Frederic Remington. Pony Tracks (Kindle Locations 385-387).
Yes the Indian had colourful language of all types of curses in many languages for their enemy, Remington had been entrusted to them in very hostile Sioux country, and being beaten by Gen. Miles, the Cheyenne were as trustworthy in keeping the American icon safe as an Irish copper in New York would be in keeping Remington.
Black figures of animals walking slowly along were “starving bronchos abandoned by the hostiles.” “Cowboy he catch ’em,” said Wolf-Voice. I explained that Colonel Offley had orders not to allow any citizens to cross the Cheyenne River. “Cowboy he go give um dam; he come alle samee.”
Frederic Remington. Pony Tracks (Kindle Locations 388-392).
Always nice to see the Civilians obeying the mandates of the federal, by ignoring them to take possession of the economic prize.
We leave this touch of history with the words of Frederick Remington in assessing all of this in the Brule' Sioux who came into camp begging rations and informing Remington he would not be harmed if he passed through with the wagon.
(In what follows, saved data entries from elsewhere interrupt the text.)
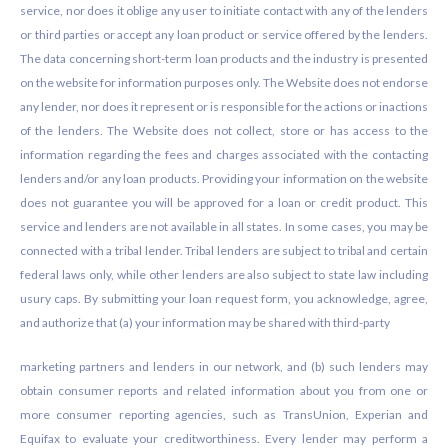
service, nor does it oblige any user to initiate contact with any of the lenders
or third parties or accept any loan product or service offered by the lenders.
The data concerning short-term loan products and the industry is presented
on the website for information purposes only. The Website does not endorse
any lender, nor does it represent or is responsible for the actions or inactions
of the lenders. The Website does not collect, store or has access to the
information regarding the fees and charges associated with the contacting
lenders and/or any loan products. Providing your information on the website
does not guarantee you will be approved for a loan or credit product. This
service and lenders are not available in all states. In some cases, you may be
connected with a tribal lender. Tribal lenders are subject to tribal and certain
federal laws only, while other lenders are also subject to state law including
usury caps. By submitting your loan request form, you acknowledge, agree,
and authorize that (a) your information may be shared with third-party
marketing partners and lenders in our network, and (b) such lenders may
obtain consumer reports and related information about you from one or
more consumer reporting agencies, such as TransUnion, Experian and
Equifax to evaluate your creditworthiness. Every lender may perform a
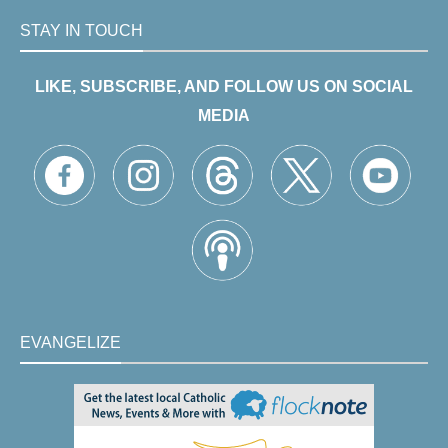
STAY IN TOUCH
LIKE, SUBSCRIBE, AND FOLLOW US ON SOCIAL
MEDIA
EVANGELIZE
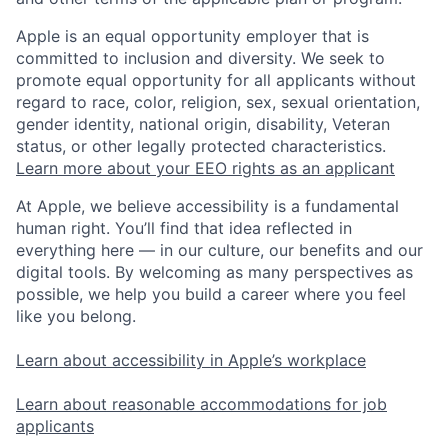
Apple is an equal opportunity employer that is
committed to inclusion and diversity. We seek to
promote equal opportunity for all applicants without
regard to race, color, religion, sex, sexual orientation,
gender identity, national origin, disability, Veteran
status, or other legally protected characteristics.
Learn more about your EEO rights as an applicant
At Apple, we believe accessibility is a fundamental
human right. You’ll find that idea reflected in
everything here — in our culture, our benefits and our
digital tools. By welcoming as many perspectives as
possible, we help you build a career where you feel
like you belong.
Learn about accessibility in Apple’s workplace
Learn about reasonable accommodations for job
applicants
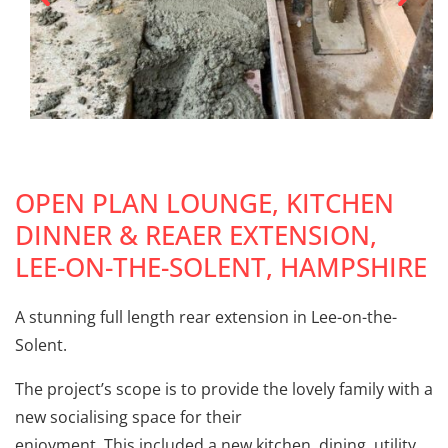
OPEN PLAN LOUNGE, KITCHEN
DINNER & REAER EXTENSION,
LEE-ON-THE-SOLENT, HAMPSHIRE
A stunning full length rear extension in Lee-on-the-
Solent.
The project’s scope is to provide the lovely family with a
new socialising space for their
enjoyment. This included a new kitchen, dining, utility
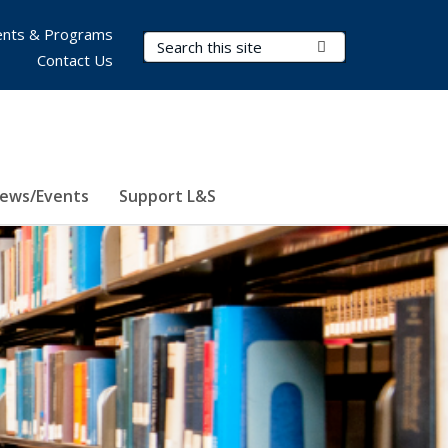
nts & Programs
Search Terms
Submit Search
Contact Us
ews/Events
Support L&S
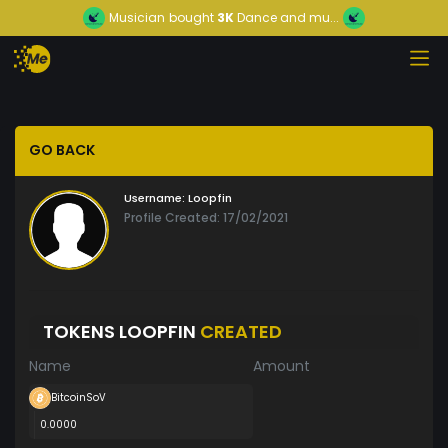
Musician
bought
3K
Dance and mu...
GO BACK
Username:
Loopfin
Profile Created: 17/02/2021
TOKENS LOOPFIN
CREATED
Name
Amount
BitcoinSoV
0.0000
Three or four Brulés are let in through our pickets, and come “wagging their tails,” as Two-Moons says, but adding, “Don’t you trust the Sioux.” They protest their good intentions, borrow tobacco, and say Lieutenant Casey can send in a wagon for commissaries to Pine Ridge, and also that I can go through their lines with it. Were there ever greater liars on earth?
Frederic Remington. Pony Tracks (Kindle Locations 429-432).
Yes modern fiction writes a different view of the Indian, but the problem is these Indians for the greater part now all believe this fiction and think they are all one big victim family when it was the Sioux perpetrating genocide on the mass of people on the central great plains.......white, red, yellow and whatever color.